Dünyada ve bölgemizde yaşanmakta olan değişim ve gelişmeler 60 milyonluk nüfusu ve dinamik insanlarıyla dünyaya hükmeden küresel güçlerin ve kurumların oldukça fazla dikkatini çekmekte Kürdlerin yaşadığı coğrafyada zenginlikler nedeniyle de bu çevrelerin iştahını ziyadesiyle kabartmaktadır. Küresel güçlerin bir ve ikinci paylaşım savaşları sonrasında Kürdlere yaptıkları haksızlıklar nedeniyle büyük pişmanlıklar yaşadıkları ve özellikle Orta Doğu ve Yakın Doğu'yu yeniden dizayn etmeye çalıştıkları bu süreçte Kürtlere önemli imkân ve fırsatlar sağlamaktadır. Küresel güçlerin bu dönemde yaşadıkları en büyük tereddüt Kürd siyasi çevrelerinin bütünlüklü hareket etmemesi ve kendi içlerinde yaşadıkları gerginlik ve kavgalardır. Bundan dolayı Kürd siyasi çevrelerinin en fazla dikkat etmeleri gereken konu, kendi aralarındaki tüm ayrılıklara rağmen Kürd milli demokratik mücadele zemininde topyekûn birlikte bir tutum ve stratejiyi harekete geçirmek olmalıdır.
Böylesine büyük fırsatların ortaya çıktığı bu süreçte Kürd halkının haklı ve meşru mücadelesinde fırsatları doğru kullanarak yeni bir seferberlik ruhunu yaratılmasında elbette ki en büyük görev Kürd,aydın,entelektüel kanaat önderlerine ve aktif siyaset yapan parti,örgüt ve şahsiyetlere düşmektedir. Silahlı mücadele ve şiddet yöntemlerinin giderek özelliğini kaybettiği bu süreçte en önemli görev var olan ayrılıklarına rağmen milli güçleri Kürd özgürlük ve bağımsızlık mücadelesinde kardeşçe beraber hareket ederek biraya gelmelerini sağlamak olacaktır.
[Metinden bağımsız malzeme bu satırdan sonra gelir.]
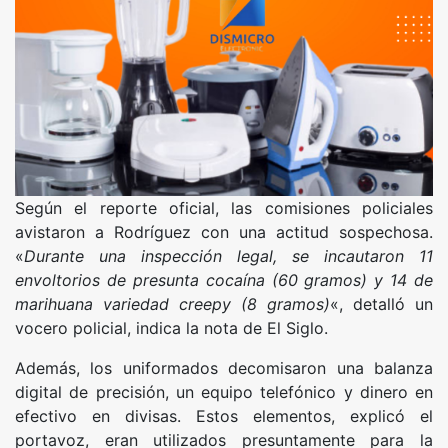
Según el reporte oficial, las comisiones policiales
avistaron a Rodríguez con una actitud sospechosa.
«
Durante una inspección legal, se incautaron 11
envoltorios de presunta cocaína (60 gramos) y 14 de
marihuana variedad creepy (8 gramos)
«, detalló un
vocero policial, indica la nota de El Siglo.
Además, los uniformados decomisaron una balanza
digital de precisión, un equipo telefónico y dinero en
efectivo en divisas. Estos elementos, explicó el
portavoz, eran utilizados presuntamente para la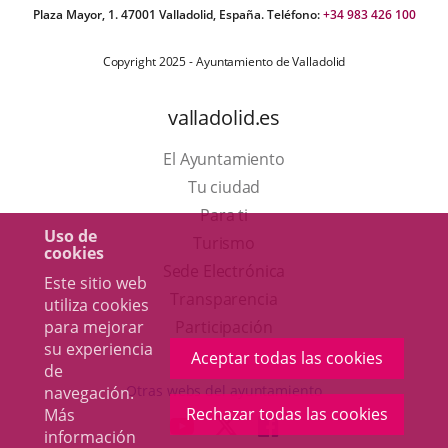
Plaza Mayor, 1. 47001 Valladolid, España. Teléfono:
+34 983 426 100
Copyright 2025 - Ayuntamiento de Valladolid
valladolid.es
El Ayuntamiento
Tu ciudad
Para ti
Uso de
Este
Turismo
cookies
enlace
Enlace
Sede Electrónica
Este sitio web
se
a
Transparencia
utiliza cookies
abrirá
una
para mejorar
Participación
su experiencia
en
aplicación
Aceptar todas las cookies
de
una
externa.
Otras webs del ayuntamiento
navegación.
ventana
Rechazar todas las cookies
Más
aderSocial
ENLACE
ENLACE
ENLACE
información
nueva.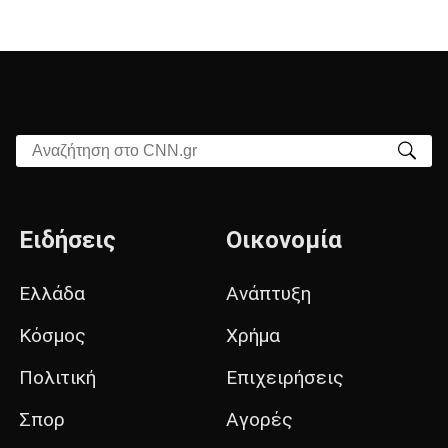
Αναζήτηση στο CNN.gr
Ειδήσεις
Οικονομία
Ελλάδα
Ανάπτυξη
Κόσμος
Χρήμα
Πολιτική
Επιχειρήσεις
Σπορ
Αγορές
Böylesi bir güç ve iş birliği sonucunda görülecektir ki Orta Doğu ve Yakın Doğu üzerinde büyük hesaplar yapan küresel güçlerin Kürdlere olan ilgi ve yardımlar giderek artacak ve böylece Kürtlerin hakkı olan özgürlük ve bağımsızlık mücadelesine tüm dünya milletlerinin ilgisi ve dayanışması istenilen seviyeye ulaşacaktır.
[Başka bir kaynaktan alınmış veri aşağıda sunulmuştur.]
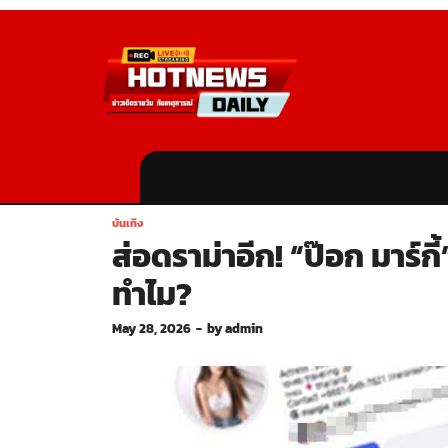
บันเทิง
ส่อดราม่าอีก! “ป๊อก มาร์
ทำไม?
May 28, 2026
-
by
admin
Halkların milli demokratik mücadelesi o halka ait tüm sınıf, katman ve kesimlerin ortak sorunu olduğu için ve kurtuluş herkesi ilgilendirdiğinden dolayı herhangi bir kesim veya kategorinin bu onurlu mücadelenin dışında kalması söz konusu bile olmamalıdır. Burada öncelemesi gereken Kürt halkını kendi milli davasını sahiplenmesi doğrultusunda örgütlemek ve hainler hariç kimseyi dışlamadan Kürt milli damarını yükseltmektir. Sonuç olarak umuyor ve temenni ediyoruz ki Kürtler açısından büyük fırsatlara gebe bu süreç akılcı, samimi ve cesur bir biçimde değerlendirilir, dolayısıyla köle yaşamına mecbur bırakılmış bu onurlu halk en kısa zamanda özgürlük ve bağımsızlığa gidecek bir mücadeleyi aklı selim çevrelerin kardeşlik ruhu ve el birliği ile ileriye taşınır.
Saygılarımla,
M. Hüseyin TAYSUN
Bu makalede yer alan fikirler yazara aittir ve Nerina Azad'ın editöryal politikasını yansıtmayabilir.